Charles Mckinney, Chair
Charles achieved escape velocity from NYC Parks in August 2016, and is defining a practice in public realm redevelopment and invention. Building on his skill set of exploring, understanding, inventing, fixing, and advancing the good ideas of others, he hopes to empower people to improve their communities through self organization.
As a Practical Visionary, he is adept at solving longstanding problems, envisioning new futures and finding ways to weave motivated community members into park and community development plans. This is illuminated by his 2016 TEDx talk “The Embracing City.”
Recently he tackled projects for Biederman Redevelopment Ventures and the Kaplan Fund that include a plan to change the sad trajectory of many young people living Brownsville Brooklyn.
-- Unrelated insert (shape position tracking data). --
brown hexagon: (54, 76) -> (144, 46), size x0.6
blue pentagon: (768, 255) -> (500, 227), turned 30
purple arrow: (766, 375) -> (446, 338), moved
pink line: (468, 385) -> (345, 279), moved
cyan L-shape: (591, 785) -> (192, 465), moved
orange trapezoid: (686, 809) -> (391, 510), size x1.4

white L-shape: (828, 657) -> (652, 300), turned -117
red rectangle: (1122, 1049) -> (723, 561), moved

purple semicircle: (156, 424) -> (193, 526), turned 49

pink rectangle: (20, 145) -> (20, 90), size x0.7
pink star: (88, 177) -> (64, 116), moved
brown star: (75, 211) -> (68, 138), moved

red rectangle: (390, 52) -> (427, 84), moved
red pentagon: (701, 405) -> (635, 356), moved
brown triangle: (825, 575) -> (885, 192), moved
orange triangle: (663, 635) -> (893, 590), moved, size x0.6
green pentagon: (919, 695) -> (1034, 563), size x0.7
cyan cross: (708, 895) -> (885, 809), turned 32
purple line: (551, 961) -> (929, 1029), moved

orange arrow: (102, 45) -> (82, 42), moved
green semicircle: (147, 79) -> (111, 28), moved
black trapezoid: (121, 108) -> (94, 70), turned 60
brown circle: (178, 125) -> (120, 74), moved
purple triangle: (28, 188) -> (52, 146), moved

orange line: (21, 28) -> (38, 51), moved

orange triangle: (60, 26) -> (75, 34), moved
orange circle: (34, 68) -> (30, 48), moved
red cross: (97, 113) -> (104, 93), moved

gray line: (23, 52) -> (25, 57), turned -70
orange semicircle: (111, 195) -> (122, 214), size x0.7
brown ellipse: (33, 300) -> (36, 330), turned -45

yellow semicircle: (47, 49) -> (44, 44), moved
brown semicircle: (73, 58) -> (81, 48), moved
He is co-chair of City as Living Laboratory, the organization founded by artist Mary Miss, it pairs artists and scientists to make environmental issues visceral. One project is the daylighting of Tibbets brook, south of VanCortlandt Park in the Bronx.
Julia Taylor, Treasurer
Julia Taylor was appointed as the first woman president of the Greater Milwaukee Committee in December 2002. The GMC convenes and collaborates with other organizations and groups in the community on an issue- by-issue basis and leads by initiating projects and implementing strategies. Before coming to the GMC, Ms. Taylor was president of the YWCA of Greater Milwaukee for 16 years. She is known for her collaborative, innovative, and forward-thinking leadership. By successfully bringing together private and public partners, Ms. Taylor has a history of creating sustainable impact throughout the community. She currently serves on the boards of the United Performing Arts Fund, The Water Council, the University Club of Milwaukee and Milwaukee Film.
Marlon Blackwell
Marlon Blackwell, FAIA, is a practicing architect in Fayetteville, Arkansas, and serves as the E. Fay Jones Distinguished Professor at the Fay Jones School of Architecture + Design at the University of Arkansas. He is the recipient of the 2020 AIA Gold Medal, the Institute’s highest honor, which recognizes those whose work has had an enduring impact on the theory and practice of architecture. He was a 2019 Resident Fellow of the American Academy in Rome, inducted into the 2018 National Academy of Design and received the E. Fay Jones Gold Medal from the Arkansas AIA in 2017. A monograph of his early work entitled “An Architecture of the Ozarks: The Works of Marlon Blackwell” was published by Princeton Architectural Press in 2005. Marlon was selected by The International Design Magazine, in 2006, as one of the ID Forty: Undersung Heroes and as an “Emerging Voice” in 1998 by the Architectural League of New York.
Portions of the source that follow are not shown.